(Collected data entries)
----------
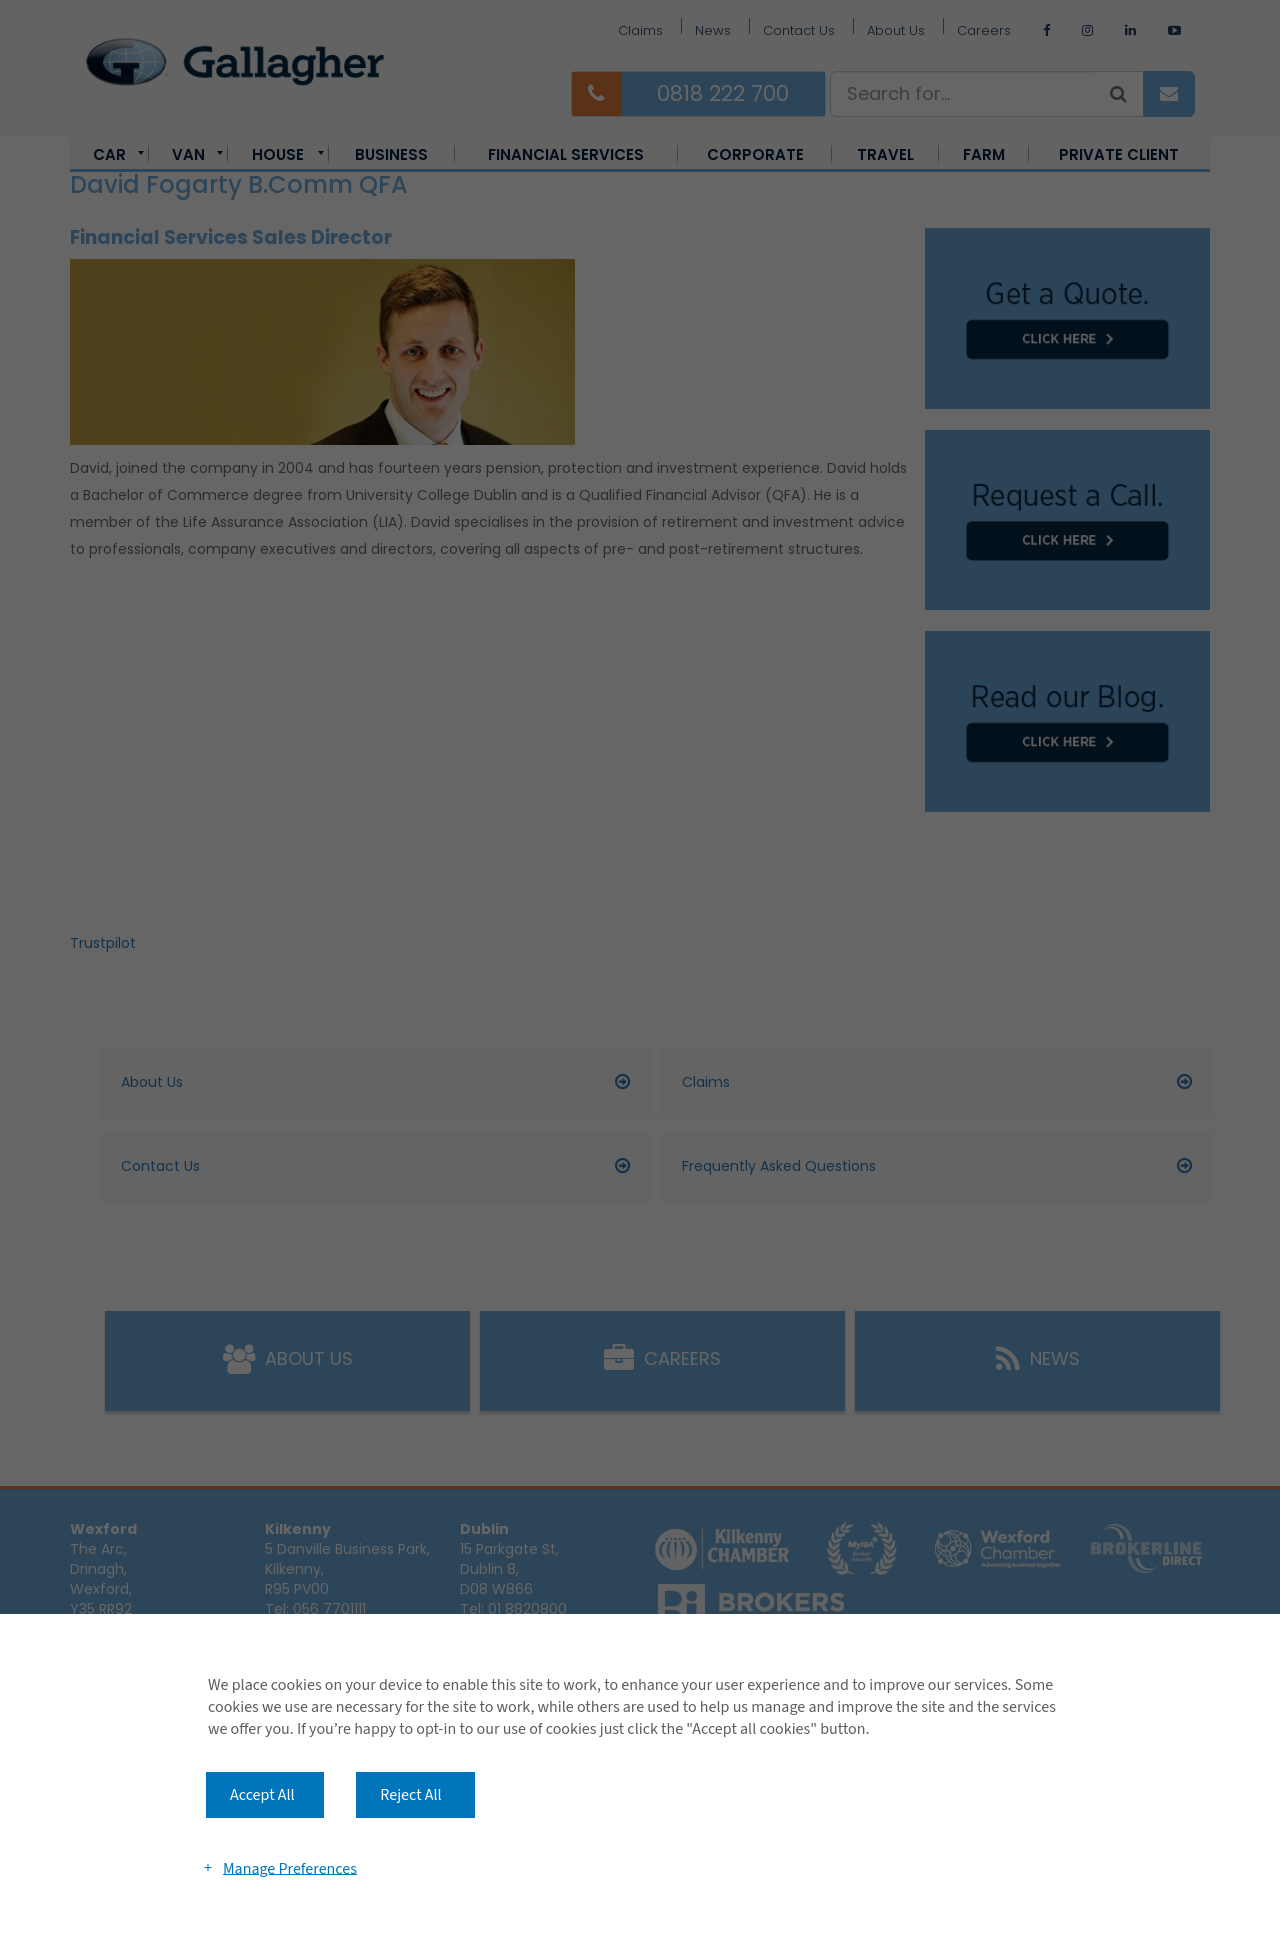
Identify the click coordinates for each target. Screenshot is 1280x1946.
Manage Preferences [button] (290, 1868)
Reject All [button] (410, 1795)
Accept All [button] (262, 1795)
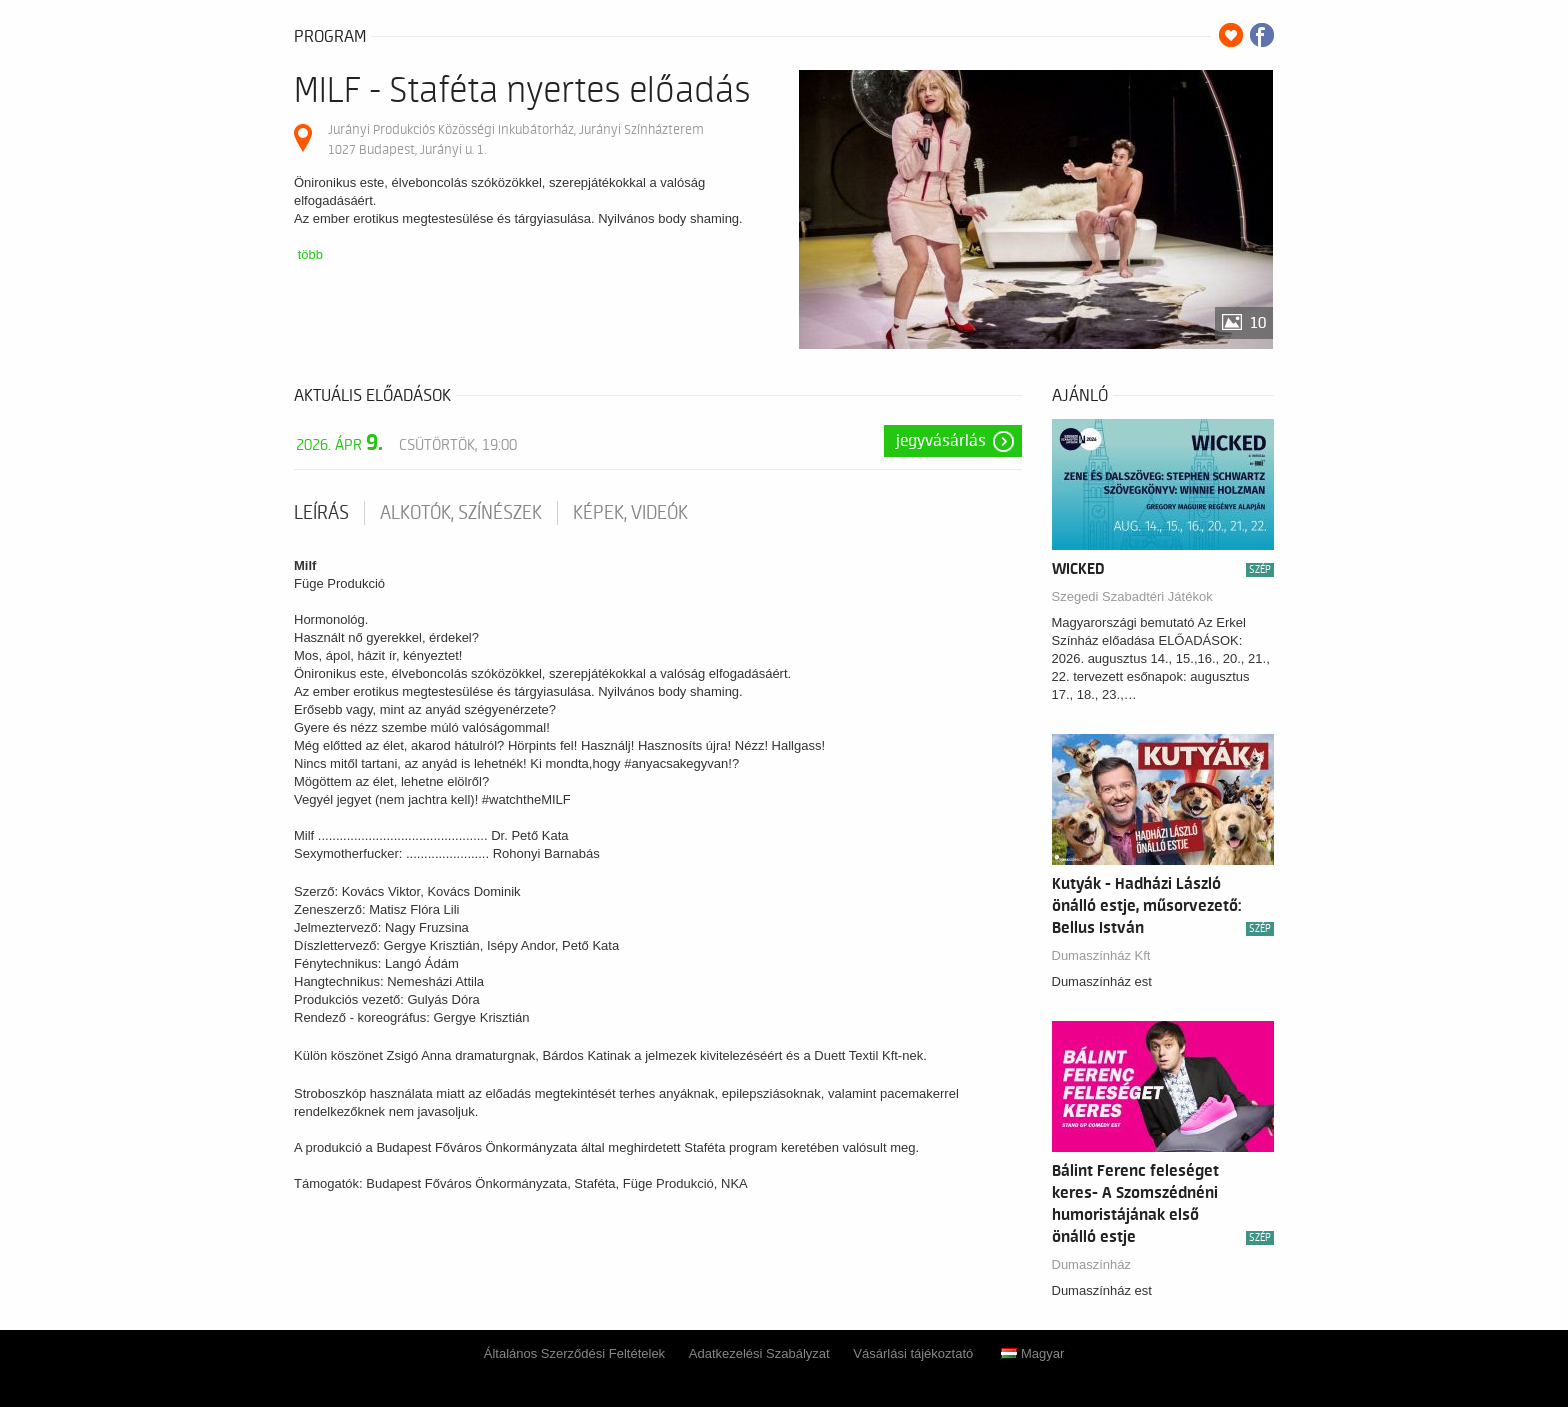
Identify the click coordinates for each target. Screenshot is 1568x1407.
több (310, 254)
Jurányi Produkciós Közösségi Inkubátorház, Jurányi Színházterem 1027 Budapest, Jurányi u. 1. (516, 139)
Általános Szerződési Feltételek (574, 1353)
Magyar (1032, 1353)
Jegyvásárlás (941, 441)
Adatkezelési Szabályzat (759, 1353)
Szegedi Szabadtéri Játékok (1132, 596)
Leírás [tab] (321, 513)
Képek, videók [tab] (630, 513)
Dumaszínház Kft (1101, 955)
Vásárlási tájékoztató (913, 1353)
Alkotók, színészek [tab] (461, 513)
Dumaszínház (1091, 1264)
----------
-- WHAT IS EXPECTED --
Reproduce exactly the lines from the one containing "Általános Szerződési Feltételek (574, 1353)" through the last line of the records above, including both, and nothing else.

-- RESPONSE --
Általános Szerződési Feltételek (574, 1353)
Magyar (1032, 1353)
Jegyvásárlás (941, 441)
Adatkezelési Szabályzat (759, 1353)
Szegedi Szabadtéri Játékok (1132, 596)
Leírás [tab] (321, 513)
Képek, videók [tab] (630, 513)
Dumaszínház Kft (1101, 955)
Vásárlási tájékoztató (913, 1353)
Alkotók, színészek [tab] (461, 513)
Dumaszínház (1091, 1264)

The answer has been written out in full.